António Oliveira Cruz, presidente e fundador da instituição, demarca-se de A. Oliveira Cruz e, diz mesmo que não compreende o que está ali escrito e que não foi ele. "Eu nunca conseguiria escrever aquilo, é muito bonito para ter sido eu a escrever. Alguém o escreveu por mim", afirma.
António Oliveira Cruz adianta que escreve desde os 13 anos e, lamenta, "não ter guardado nenhum dos poemas escritos na altura". "Até aos 13 anos, não tinha lido poesia, entretanto, frequentava o seminário, na altura, e como estava farto de não fazer nada, pedi que me colocassem a trabalhar, se não viria embora.
Mandaram-me para a biblioteca e, foi aí, que li a primeira poesia, de S. João da Cruz e percebi: mas eu faço uma coisa parecida com esta!", lembra.
Oliveira Cruz admite que "nunca" estudou linguística e "todas as palavras que foram escritas nunca foram consultadas no dicionário". "Nunca consultei nada, quando estou a escrever, sai-me tudo de seguida, nem penso", considera.

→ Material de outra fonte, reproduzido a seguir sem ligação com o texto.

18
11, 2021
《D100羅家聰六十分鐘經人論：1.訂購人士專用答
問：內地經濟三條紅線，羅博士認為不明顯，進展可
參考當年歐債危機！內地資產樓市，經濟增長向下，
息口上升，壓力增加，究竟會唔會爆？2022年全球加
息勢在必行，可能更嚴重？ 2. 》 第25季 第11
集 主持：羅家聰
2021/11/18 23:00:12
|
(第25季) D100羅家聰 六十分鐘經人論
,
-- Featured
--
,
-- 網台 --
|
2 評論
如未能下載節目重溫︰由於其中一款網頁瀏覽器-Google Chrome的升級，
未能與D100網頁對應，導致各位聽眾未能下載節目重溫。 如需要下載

A obra educativa é o melhor poema
Almeida Santos, o antigo presidente da Assembleia da República, presidiu à cerimónia e deixou claro que "a obra educativa e pedagógica é o seu melhor poema".

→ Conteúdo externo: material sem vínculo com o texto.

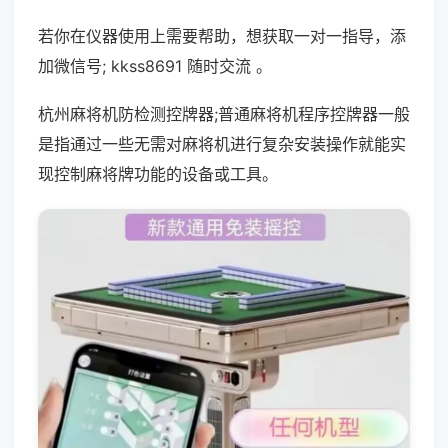
若你在仪器使用上需要帮助，想获取一对一指导，添
加微信号; kkss8691 随时交流 。
杭州麻将机防检测控牌器;普通麻将机程序控牌器一般
是指通过一些无需对麻将机进行复杂安装操作就能实
现控制麻将牌功能的设备或工具。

Depois da directora do Instituto Piaget de Viseu, Françoise Cruz, ter revelado que "a instituição nasceu com um capital social de 10 contos, actualmente 50 euros, e com uma enorme vontade de fazer nascer um sonho", Almeida Santos comparou o dinheiro ao grão de mostarda e o actual património do instituto, como a mostardeira.
Almeida Santos foi descrevendo o que o Piaget tem crescido ao longo dos 30 anos e elogiou o facto de ter nascido logo como uma cooperativa e ter o nome de Cooperativa para o Desenvolvimento Humano, Integral e Ecológico. "Só alguém que pense muito à frente é que cria uma cooperativa a pensar em tudo isto, há 30 anos", refere .

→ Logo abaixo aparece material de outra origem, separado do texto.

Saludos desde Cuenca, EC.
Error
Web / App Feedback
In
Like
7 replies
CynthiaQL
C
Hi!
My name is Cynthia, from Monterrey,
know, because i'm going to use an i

Em Portugal, o Piaget conta com sete pólos universitários e, também, em alguns países como Moçambique, Cabo Verde e Angola. Almeida Santos adianta que "em breve, nascerão universidades em Moçambique, Macau e Timor". "Só um homem como António Oliveira Cruz é que consegue, a partir de dez contos, edificar todo este património".
"O ministro das Finanças deveria conversar com Oliveira Cruz"
"O ministro das Finanças deveria perguntar a este homem como é que se conseguem as receitas e se gere todo este património", acrescentou Almeida Santos. "Porque é que o ministro não lhe pergunta? Acho que deveriam conversar os dois", desafiou, provocando algumas gargalhadas nos convidados. Almeida Santos adiantou que sabe que "os professores ganham mal, mas ainda assim não se afastam da instituição, talvez pela mística do seu presidente". "Também sabemos que ele não veste bem, anda sempre assim, com esta simplicidade, será também por isso", gracejou o ex presidente da Assembleia da República.
Críticas ao Governo
Em jeito de remate na sua intervenção, Almeida Santos avisou que não podia "dizer mal do Governo, só um bocadinho", até porque ainda é presidente do PS, mas não deixou de o atacar quando se referiu à falta de aprovação do curso de Medicina, que o Piaget desejava.
"Este homem, quando pensa numa valência, constrói de imediato o edifício para ela, cria laboratórios novos e modernos e, depois, o Governo não lhe aprova o curso, pelo contrário, para corrigir o défice de médicos, baixa a média duas a três décimas.
É uma boa ajuda. Espanta-me é, como é que não tem noção do ridículo. O lóbi dos médicos é tão forte que todas as profissões que queiram progredir, têm que aprender com esse lóbi", refere Almeida Santos.